Fig. 5. Pavement cells in the gill epithelium of an upstream migrant of Lampetra fluviatilis. (A) The two-layered lamellar epithelium contains an outer layer of pavement cells (PC) and an inner layer of basal cells (BC). The pavement cells contain numerous ovoid mucous granules (arrows) and a few mitochondria. Freeze fracture of the apical membrane of the pavement cell showing few particles on the P face (B) and numerous particles on the E face (C). Scale bars, 2 µm (A) and 0.25 µm (B,C).
Fig. 6. A proposed model for Na+ and Cl– uptake by adult lampreys in freshwater. Thicker and narrower arrows denote active and passive transport, respectively. IMRC-A and IRMC-C, subtype A and C of intercalated MR cells, respectively; PC, pavement cell.
Fig. 7. Chloride cells in the gill epithelium of an adult Geotria australis in seawater. (A) Cross section of the filament, showing a row of chloride cells on each side of the central blood space. (B) Freeze fracture of a bundle of parallel membranous tubules, showing the helicoidally arranged particles (arrowheads). (C) Zonula occludens between two chloride cells consisting of a single strand. The particles in the apical membrane of the chloride cell are clustered on the P face. (D) Clusters of particles on the E face. Scale bars, 3 µm (A), 0.5 µm (B,C) and 0.25 µm (D).

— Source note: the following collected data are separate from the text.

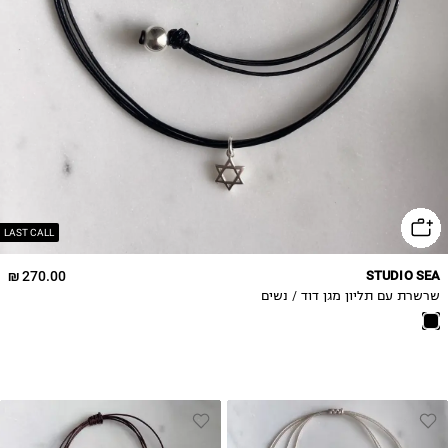
LAST CALL
270.00 ₪
STUDIO SEA
שרשרת עם תליון מגן דוד / נשים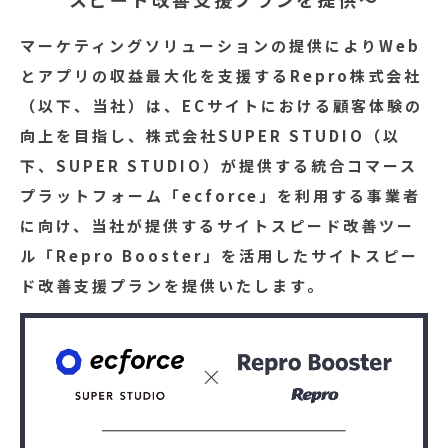
マーケティングソリューションの提供によりWeb
とアプリの収益最大化を支援するRepro株式会社
（以下、当社）は、ECサイトにおける顧客体験の
向上を目指し、株式会社SUPER STUDIO（以
下、SUPER STUDIO）が提供する統合コマース
プラットフォーム「ecforce」を利用する事業者
に向け、当社が提供するサイトスピード改善ツー
ル「Repro Booster」を活用したサイトスピー
ド改善支援プランを提供いたします。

Fig. 8. Apical surfaces of the chloride cells of young adult Geotria australis in freshwater (A) and after migration to seawater (B). Lateral views of the filament, showing at the bottom its base, where lamellae are absent. The chloride cells form rows (arrows) at the base of the filament, which continue into the interlamellar region. Note the changes of the apical surface of the chloride cell from a small circular region enlarged by microvilli in freshwater (A) to a comparably large rectangular region lacking microvilli in seawater (B). Intercalated MR cells are encircled in A and absent in B. L, lamellae. Scale bars, 30 µm (A,B). Reprinted from Bartels et al. (1996) with kind permission from the publishers.
Fig. 9. A proposed model for Na+ and Cl– secretion by lampreys in seawater. Thicker and narrower arrows denote active and passive transport, respectively. CC, chloride cell; PC, pavement cell.